- WHAT IS BEING ASKED
The lines below starting at the line containing "ng cash and marketable securities" and ending at the line containing "top- and bottom-line results, with" are to be repeated exactly, with both ends kept and nothing else added.

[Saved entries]
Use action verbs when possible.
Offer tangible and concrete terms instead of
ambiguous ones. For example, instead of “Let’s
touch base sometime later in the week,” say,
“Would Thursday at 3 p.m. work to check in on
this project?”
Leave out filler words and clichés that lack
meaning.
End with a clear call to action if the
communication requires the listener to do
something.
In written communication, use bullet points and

* * *

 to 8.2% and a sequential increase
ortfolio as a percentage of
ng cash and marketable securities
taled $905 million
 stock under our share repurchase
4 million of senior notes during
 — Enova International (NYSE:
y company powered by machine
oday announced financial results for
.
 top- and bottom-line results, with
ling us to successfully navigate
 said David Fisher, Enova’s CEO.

- ANSWER TO THE EXERCISE
ng cash and marketable securities
taled $905 million
 stock under our share repurchase
4 million of senior notes during
 — Enova International (NYSE:
y company powered by machine
oday announced financial results for
.
 top- and bottom-line results, with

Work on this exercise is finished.